Proponents of autonomy note that in one study [22] subjects identified an ambiguous /s/-/∫/ stimulus in accord with lexical context, yet there was no compensatory effect on a subsequent ambiguous /k/-/t/ stimulus [22]. However, the words used to produce the lexical bias were short and there was a gap between the ambiguous /s/-/∫/ and the ambiguous /k/-/t/. A later study [25] indicates that both word length and the presence of a gap influence the compensation effect. With longer words and no gap, compensation is obtained. In [22] the gap may have weakened the ability of the lexically restored fricative to induce compensation in the subsequent stop.

Transitional probabilities?

A second argument is that compensation is triggered, not by lexical knowledge, but by knowledge of phoneme transitional probabilities (TPs, the probability of a phoneme given one or two preceding phonemes) [22]. This argument cannot apply to Experiment 4 in [18]; there the two phonemes preceding the ambiguous fricative were identical in both lexical contexts. Further, the claim of TP-bias elsewhere in [18] was based on TPs in British English texts. The relevant studies were all done in the US, however, and the apparent bias vanishes if American corpora are used [24]. Finally, the LMC effect was replicated [24] using materials in which the TP-bias ran opposite to lexical constraints. Reliance on higher-order TP biases has been proposed [23], but analyses in [60] suggest that there is no coherent higher-order TP account covering all the relevant effects.

Learning?

Proponents of autonomy have proposed [23,30] that participants might learn the relation between the part of the word preceding the last phoneme and the last phoneme itself during the course of the experiment, rather than using prior lexical knowledge. This argument applies only to some LMC experiments. For the case where it was proposed [24], the size of the lexical compensation effect should have increased over time, but analysis [60] of data from [24] show that the effect was as strong early in the experiment as it was later.

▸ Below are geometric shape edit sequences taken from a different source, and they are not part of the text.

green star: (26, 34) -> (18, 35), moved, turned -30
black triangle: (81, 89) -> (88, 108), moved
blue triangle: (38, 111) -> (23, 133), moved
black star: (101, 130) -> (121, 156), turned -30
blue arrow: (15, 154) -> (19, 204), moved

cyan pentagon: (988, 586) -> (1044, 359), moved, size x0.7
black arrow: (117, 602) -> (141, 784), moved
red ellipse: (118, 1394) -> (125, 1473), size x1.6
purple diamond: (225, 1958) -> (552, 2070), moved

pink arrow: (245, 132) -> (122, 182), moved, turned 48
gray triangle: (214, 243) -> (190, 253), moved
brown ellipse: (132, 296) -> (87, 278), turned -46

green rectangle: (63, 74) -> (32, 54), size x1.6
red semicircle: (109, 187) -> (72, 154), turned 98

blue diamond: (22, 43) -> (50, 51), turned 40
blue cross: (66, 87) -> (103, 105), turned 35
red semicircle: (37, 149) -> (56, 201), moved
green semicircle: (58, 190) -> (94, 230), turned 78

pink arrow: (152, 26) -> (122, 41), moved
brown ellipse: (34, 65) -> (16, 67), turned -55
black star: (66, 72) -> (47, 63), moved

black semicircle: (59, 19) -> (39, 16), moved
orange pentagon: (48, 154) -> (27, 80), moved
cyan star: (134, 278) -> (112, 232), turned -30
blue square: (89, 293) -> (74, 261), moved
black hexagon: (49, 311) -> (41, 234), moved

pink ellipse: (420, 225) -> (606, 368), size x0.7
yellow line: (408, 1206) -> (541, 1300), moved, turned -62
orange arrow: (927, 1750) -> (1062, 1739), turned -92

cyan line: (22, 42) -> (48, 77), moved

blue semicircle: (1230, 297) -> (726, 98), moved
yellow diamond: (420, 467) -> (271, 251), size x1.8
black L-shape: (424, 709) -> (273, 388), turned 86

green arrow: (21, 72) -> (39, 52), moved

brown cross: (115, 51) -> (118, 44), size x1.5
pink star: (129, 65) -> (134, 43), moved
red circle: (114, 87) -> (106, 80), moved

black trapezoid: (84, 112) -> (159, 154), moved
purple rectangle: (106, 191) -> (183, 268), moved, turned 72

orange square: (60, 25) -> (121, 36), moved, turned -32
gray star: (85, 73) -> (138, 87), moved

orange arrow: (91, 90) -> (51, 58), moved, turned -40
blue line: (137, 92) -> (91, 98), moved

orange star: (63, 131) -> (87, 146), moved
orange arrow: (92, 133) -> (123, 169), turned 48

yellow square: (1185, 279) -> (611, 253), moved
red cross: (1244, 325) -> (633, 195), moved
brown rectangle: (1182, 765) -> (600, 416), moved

Proponents of autonomy also propose that the post-perceptual learning mechanism they invoke to explain lexically mediated retuning might also explain the LMA effect [30]. However, retuning and adaptation have different time courses and go in opposite directions. An ambiguous sound is less likely to be heard as the lexically appropriate sound after adaptation, but more likely to be heard as the lexically appropriate sound after retuning. The arguments offered to explain how the same post-perceptual learning mechanism can account for these differences are post-hoc and appear strained to us. On the other hand, one naturally expects adaptation and tuning to go in opposite directions if, as the interactive view proposes, both are consequences of an increased activation of neurons associated with the contextually specified alternative. Adaptation would then follow as a short-lasting aftereffect of neural and/or synaptic activity [61], whereas retuning would reflect Hebbian long-term potentiation of synaptic connections.

Selective adaptation

Repeated presentation of a particular speech sound, for example, /s/, causes a selective adaptation effect, so that identification of an ambiguous sound – for example, one between /s/ and /∫/ – shifts away from the repeatedly presented sound /s/ towards the alternative /∫/ [26]. Once again, this effect is thought to reflect adaptation of pre-lexical processes. Indeed, non-speech stimuli that share frequency components with a speech sound can produce selective adaptation of speech, supporting the view that selective adaptation affects early, probably pre-lexical, processing stages [27].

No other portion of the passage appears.